蒼天の雲 3





「確かに嫁げば先方様にあるのは、こなた様にとって敵ばかりとなろう。それによって、
こなた様が不幸になるのは分かりきっておったのにのう。これは爺の黒星である。お天道様の意志に
背いたということじゃ。一人も千人も、その幸せの重さは同じ。ならば、爺は、誰より大事なこなた様の
幸せをも考えねばならなかった。お聞きお呼びであろ。この爺がこなた様の名をつけたとの」 
「はい」 
志保が頷くと、祖父は空を仰いで大きく息を吸い、 
「志を、保つ。…我らが一族の…」 
そして鼻の穴を膨らませながら、ゆるゆるとそれを吐き出した。 
「全てはお天道様の思し召し。この、蒼い蒼い、どこまでも広がるお天道様の、のう」 
つられて見上げた蒼い空には、鳶が大きく輪を描いて舞っている。 
「志保どの」 
 しばらくその動きを無言のまま目で追った後、 
「…ご自身でよう考えて、これ、と思われた殿方へ嫁がれよ。なに、公方様とのご縁があるなら、
こなた様が無理に公方様へ嫁がずとも、他の形でいずれはそうなろうでの」 
やがて祖父の口から出た言葉に、志保は大きく目を見張った。 
「ですがのう。志保どの御自身で選ばれて、嫁いだのであれば、我がままは利きませぬぞ。踏ん張って、
そして…幸せになられよ」 
「…おじじ様」 
「やれ、ちとお喋りが過ぎまいたの」 
 再び顔をつるりとなで、祖父はそっと彼女の手を離して前を歩く。 
「しょう様!」 
そこへ、後ろから新たに声がかかった。振り返ってみれば、 
「八重。市右衛門も一緒であったのかや」 
志保が幼い頃は遊び相手として、長じては家臣として付き従っている「友」の姿がそこにある。

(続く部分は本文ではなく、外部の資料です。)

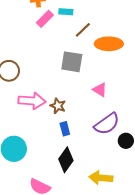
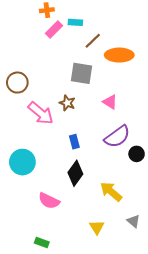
pink arrow: (32, 101) -> (41, 113), turned 36
brown star: (58, 106) -> (67, 103), moved
yellow arrow: (101, 178) -> (111, 192), turned 35

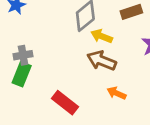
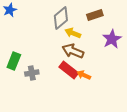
gray cross: (23, 55) -> (32, 73), moved
red rectangle: (65, 103) -> (69, 70), moved

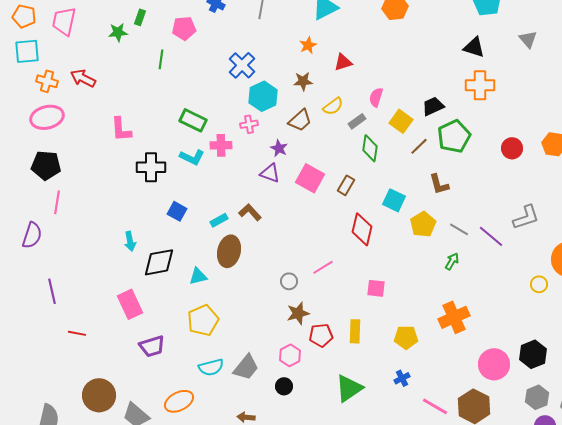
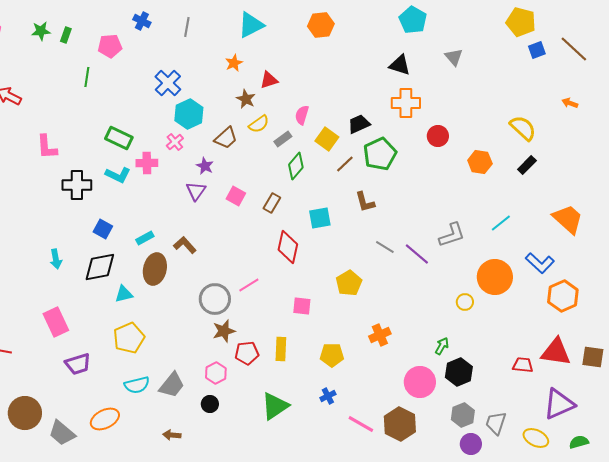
green star: (118, 32) -> (41, 31), moved
brown star: (303, 81) -> (246, 99), moved, turned 30
pink cross: (249, 124) -> (175, 142), turned -30
green diamond: (370, 148) -> (296, 166), turned 32
red circle: (512, 148) -> (438, 136), moved
purple triangle: (270, 173) -> (196, 191), turned 45
pink square: (310, 178) -> (236, 196), size x0.7
cyan square: (394, 200) -> (320, 218), turned -35
brown L-shape: (250, 212) -> (185, 245), moved
yellow pentagon: (423, 224) -> (349, 283), moved
green arrow: (452, 261) -> (442, 346), moved
black diamond: (159, 262) -> (100, 267), moved
gray circle: (289, 281) -> (215, 299), size x1.8
orange cross: (454, 317) -> (380, 335), size x0.7

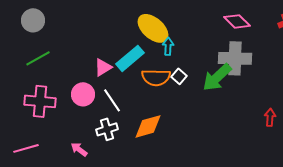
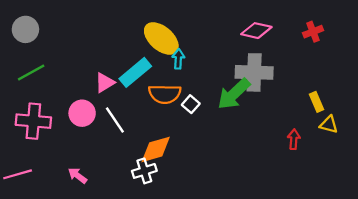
pink diamond: (237, 21) -> (256, 31), turned -32
white square: (179, 76) -> (191, 104), moved
white cross: (107, 129) -> (144, 171), moved

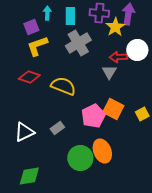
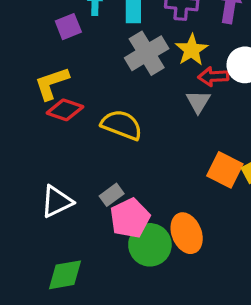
yellow star: (115, 27) -> (192, 50), moved
yellow L-shape: (37, 46) -> (52, 83), moved
orange square: (113, 109) -> (225, 170), moved
pink pentagon: (93, 116) -> (130, 218), moved

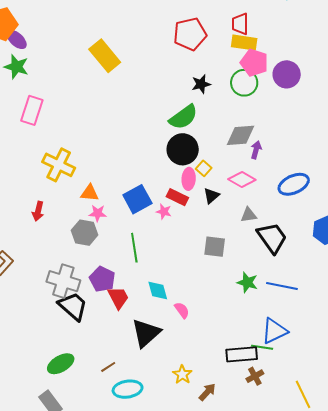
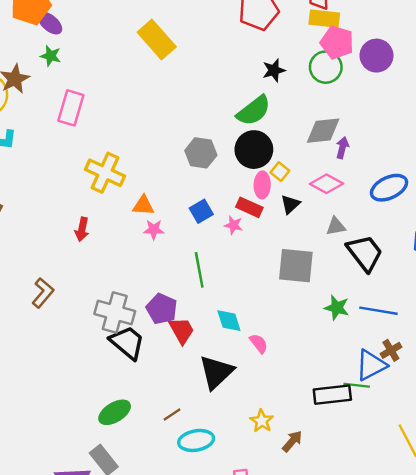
green star: (16, 67) -> (51, 56), size x0.7
blue square: (137, 199) -> (201, 211), size x0.7
gray hexagon: (85, 233) -> (201, 153), moved
gray square: (215, 247) -> (296, 266), size x1.4
brown cross: (255, 376) -> (391, 350), moved

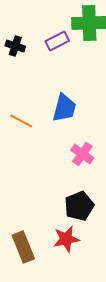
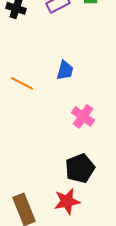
blue trapezoid: (64, 108) -> (65, 70), size x0.7

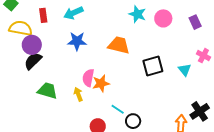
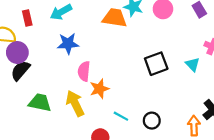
orange trapezoid: (119, 45) -> (115, 18), moved
pink semicircle: (88, 78) -> (84, 71), moved
yellow arrow: (78, 94) -> (75, 103), size x1.6
black circle: (133, 121) -> (152, 121), moved

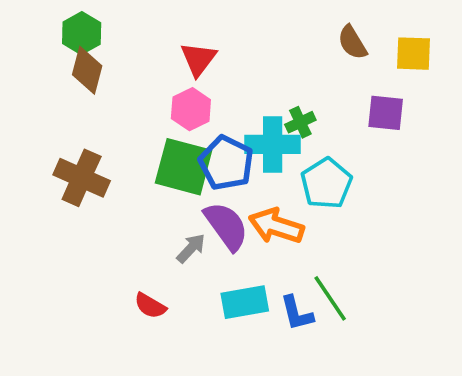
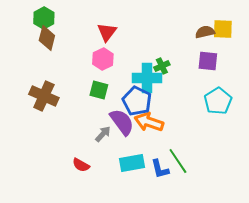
brown semicircle: (352, 42) -> (205, 32), moved, turned 108
blue pentagon: (226, 163) -> (137, 101), moved
green square: (184, 167) -> (99, 90), size x0.6
cyan pentagon: (326, 183) -> (218, 101), moved

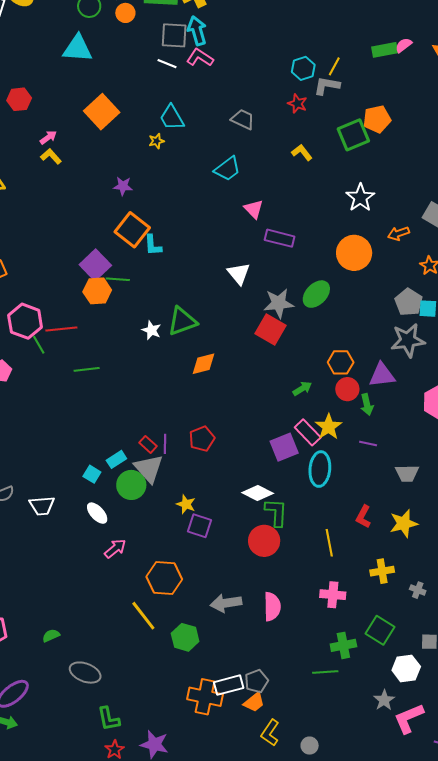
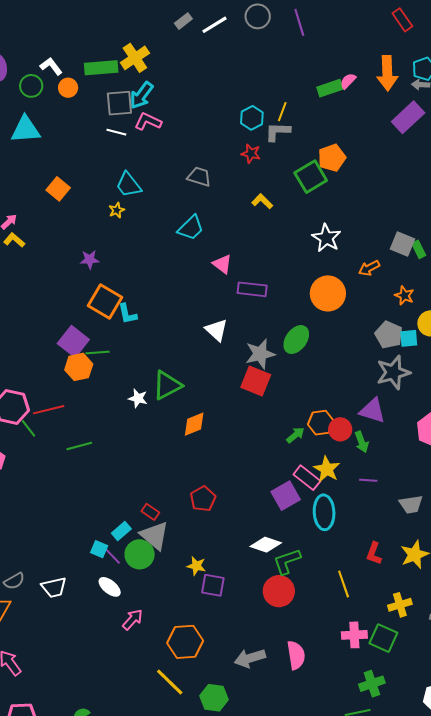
cyan arrow: (197, 31) -> (141, 95), turned -120
orange square: (102, 112) -> (58, 189), size x0.7
orange hexagon: (341, 362) -> (321, 423), moved
purple triangle: (382, 375) -> (372, 411), turned 32
purple line: (165, 444) -> (112, 556), moved, turned -36
green L-shape: (276, 512) -> (287, 561), turned -104
green square: (380, 630) -> (383, 638), moved

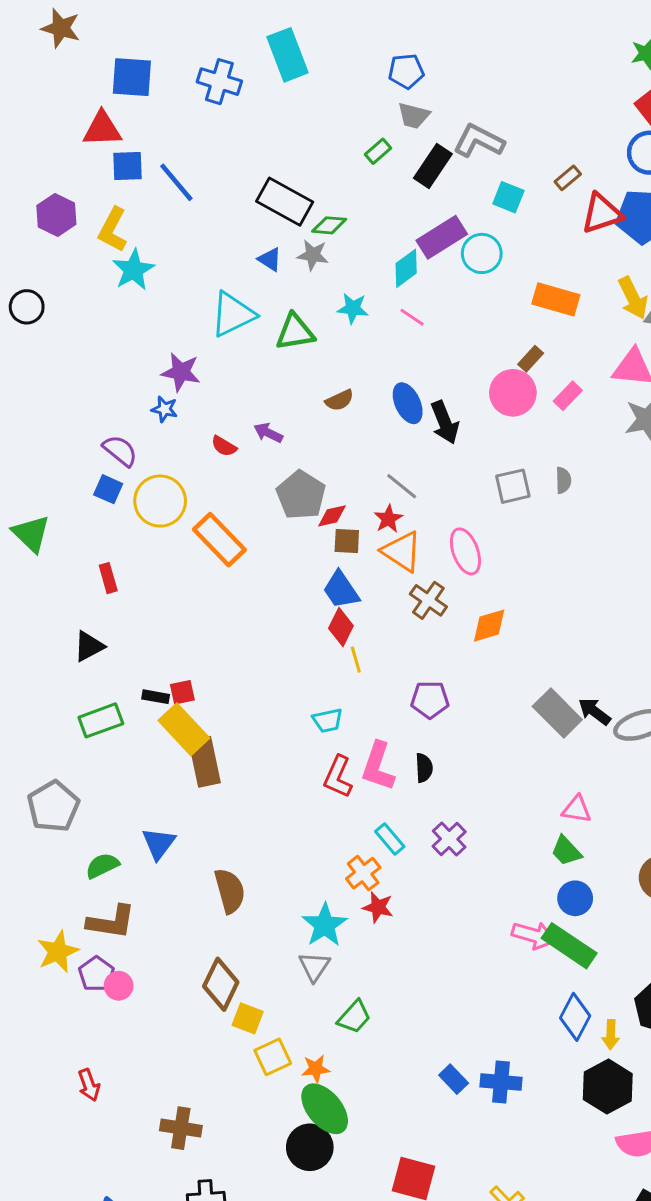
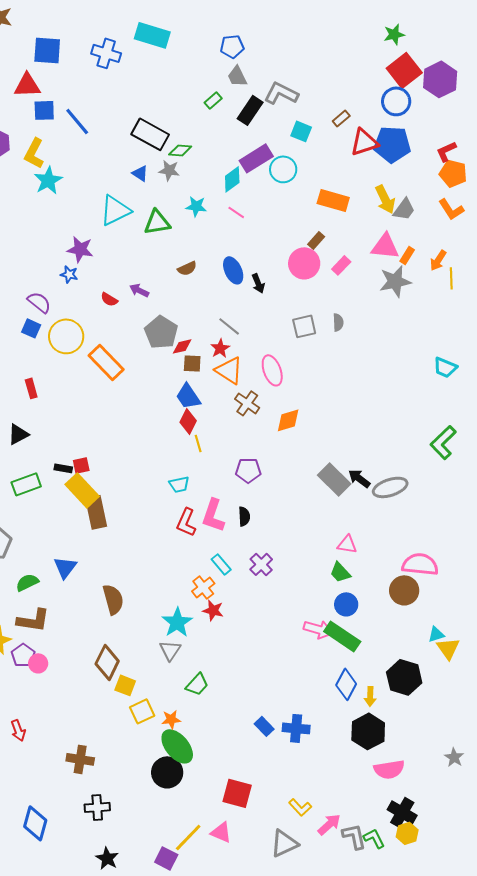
cyan rectangle: (288, 55) -> (152, 35), turned -52
gray trapezoid: (414, 116) -> (237, 76), turned 50
black arrow: (445, 422) -> (258, 283), size x0.7

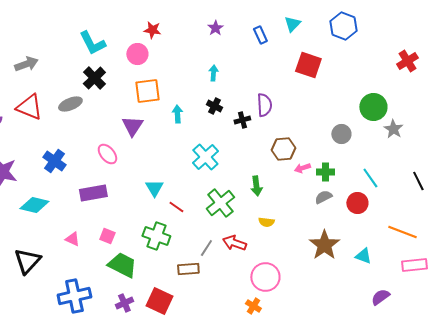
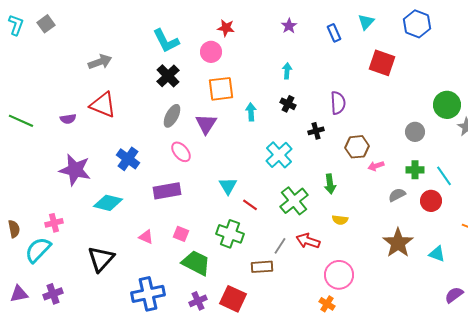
gray ellipse: (70, 104) -> (172, 116), moved, turned -40
black cross: (242, 120) -> (316, 131), moved
green cross: (325, 172) -> (415, 170), moved

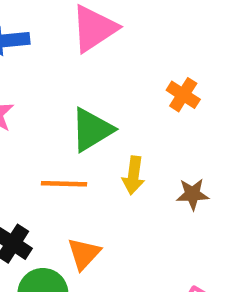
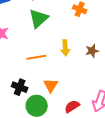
green triangle: (92, 130) -> (39, 18), moved

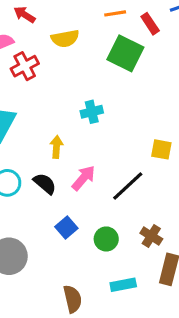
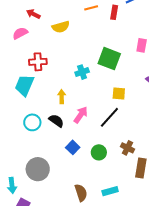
red rectangle: (150, 24) -> (114, 12), turned 48
green square: (125, 53) -> (109, 59), moved
red cross: (25, 66) -> (38, 62), moved, turned 30
yellow square: (161, 149) -> (119, 94), moved
cyan rectangle: (123, 285) -> (110, 191), moved

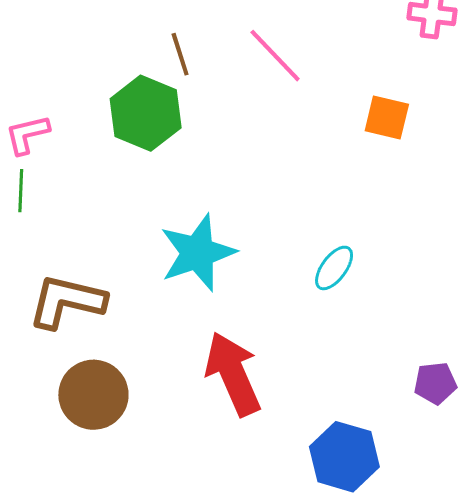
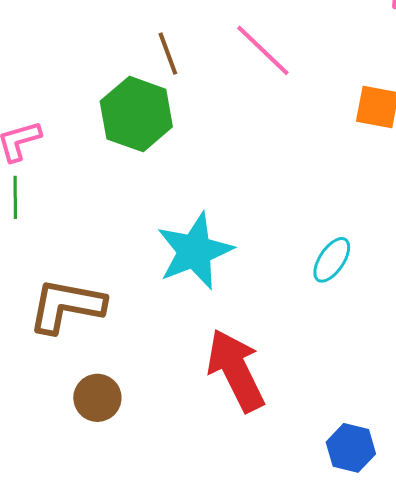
brown circle: (93, 395) -> (97, 398), size x0.7
blue hexagon: (344, 457) -> (351, 448), size x0.7

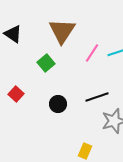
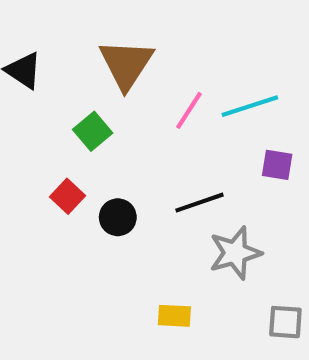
red square: (16, 94) -> (67, 196), moved
yellow rectangle: (85, 151) -> (174, 316), turned 70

たちまち、身分も年の差も関係なく他愛ない遊びに打ち興じた日々が志保の脳裏によみがえった。 
「お拾いに出かけなされたと聞き、我ら、若輩の身ながらお迎えに参じました」 
市右衛門と呼ばれた、志保よりも二、三年上の若者と、最初に志保へ声をかけた娘が共に微笑を含んで
地面に片膝をつき、慇懃に頭を下げた。この松田左衛門の孫息子は、今年の正月に元服を済ませたばかりである。 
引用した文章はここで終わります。